The most important lesson

As far as I am concerned training is one of the best ways to bond with your dog and to prevent behavioural problems. However, that is my opinion and I realize not everyone is interested in training. That being said though, there are two things that every dog needs to know. Come and stay. These are not optional commands in my books. They are necessities. They may very well save your dog's life one day, and if not they will at least save you a few heart attacks.

I posted a little while ago about Summit's recall issues. To recap, his recall is amazing except in two situations... when he's doing zoomies and when he's running with other dogs (mainly non-greys). So to this respect we have been doing some work.

The problem was he would start zooming right by me, and even if I reached out to grab him he just kept going. Scolding and using my "angry mommy" voice had no effect when he was that geared up. A change in approach was needed. So I went out and bought a 20ft lead. I figured that would give me something to grab onto as he ran by and haul him back to me. This approach essentially forces him to come and doesn't afford him the opportunity to not listen or evade. I also found the added benefit that with the line dragging he seems to think he's actually still attached to me and listens much better. On the first recall I often had to grab the line and reel him in to remind him of the objective, and after that he started to come back every time. After only a few sessions in the backyard he no longer needs the long line, and in fact he now does one lap and even if I don't call him he comes right back. At this point I am confident that he gets the idea... at least in the backyard, which means it is time to take this show on the road and do the same training in other small, fenced areas to reinforce the lesson. Following that I am going to start adding in dogs, Summit's greatest weakness. After that I will probably test him in a larger space, possibly with other greyhounds.

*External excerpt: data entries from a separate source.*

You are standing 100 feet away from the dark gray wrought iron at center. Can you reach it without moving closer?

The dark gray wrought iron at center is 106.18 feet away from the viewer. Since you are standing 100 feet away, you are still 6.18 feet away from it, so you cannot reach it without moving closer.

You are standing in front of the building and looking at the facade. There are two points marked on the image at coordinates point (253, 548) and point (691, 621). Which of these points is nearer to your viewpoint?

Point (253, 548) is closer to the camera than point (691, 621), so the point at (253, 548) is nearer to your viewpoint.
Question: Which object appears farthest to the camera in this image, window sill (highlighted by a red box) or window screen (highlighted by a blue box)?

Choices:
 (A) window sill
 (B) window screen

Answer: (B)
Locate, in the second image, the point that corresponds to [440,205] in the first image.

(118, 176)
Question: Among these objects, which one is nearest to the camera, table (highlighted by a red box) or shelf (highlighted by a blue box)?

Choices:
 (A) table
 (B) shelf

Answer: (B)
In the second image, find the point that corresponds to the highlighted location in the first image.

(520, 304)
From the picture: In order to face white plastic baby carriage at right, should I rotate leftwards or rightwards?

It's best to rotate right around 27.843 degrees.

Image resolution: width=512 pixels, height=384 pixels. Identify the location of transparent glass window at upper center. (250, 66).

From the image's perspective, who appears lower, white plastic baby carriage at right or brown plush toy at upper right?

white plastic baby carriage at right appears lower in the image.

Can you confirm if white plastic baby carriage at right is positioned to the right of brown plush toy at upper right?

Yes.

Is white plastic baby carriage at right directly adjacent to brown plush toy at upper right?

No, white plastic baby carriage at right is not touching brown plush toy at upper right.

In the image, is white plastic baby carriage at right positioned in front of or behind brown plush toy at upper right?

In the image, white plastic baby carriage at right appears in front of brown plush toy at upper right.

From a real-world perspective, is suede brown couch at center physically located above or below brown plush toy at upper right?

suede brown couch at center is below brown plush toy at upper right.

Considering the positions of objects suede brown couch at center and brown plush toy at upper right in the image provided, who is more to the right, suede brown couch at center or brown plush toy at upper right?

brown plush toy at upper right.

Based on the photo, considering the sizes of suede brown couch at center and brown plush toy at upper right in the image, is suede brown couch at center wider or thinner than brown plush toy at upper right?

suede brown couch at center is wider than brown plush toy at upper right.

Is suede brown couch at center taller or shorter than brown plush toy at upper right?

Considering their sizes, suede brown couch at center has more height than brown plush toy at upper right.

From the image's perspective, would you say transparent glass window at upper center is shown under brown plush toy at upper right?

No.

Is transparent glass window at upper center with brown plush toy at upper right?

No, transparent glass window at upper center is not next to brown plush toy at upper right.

And at one point he yelps. Don't worry. He wasn't hurt in the slightest. When he felt the tug on the line he turned to come back but got the line tangled in his feet and had a mini freak out. That's my boy... afraid of long skinny things on the ground... leashes, electronic wires, hoses....

And yes, I am aware that sometimes I call him more than once. No, you shouldn't do that. It should be one call and then go get your dog if he doesn't listen. Sometimes as I'm going to go get him though I repeat the command. Can't tell you why or how I got into that bad habit, but it's something I try to remember not to do when I retrieve him. And yes, occasionally there's a little edge in my voice if he doesn't listen... just a reminder to him that I won't be happy if he doesn't obey. But notice that even when I have to catch him or "scold" him, that when he gets to me there's praise and rewards. No matter how angry you are because your dog just took off through the forest for 20 minutes and wouldn't listen to you, you still have to get out the high pitched squeaky voice and the treats when he does finally come!

1 comment:

Never Say Never Greyhounds said...

Great job! I love using a long line.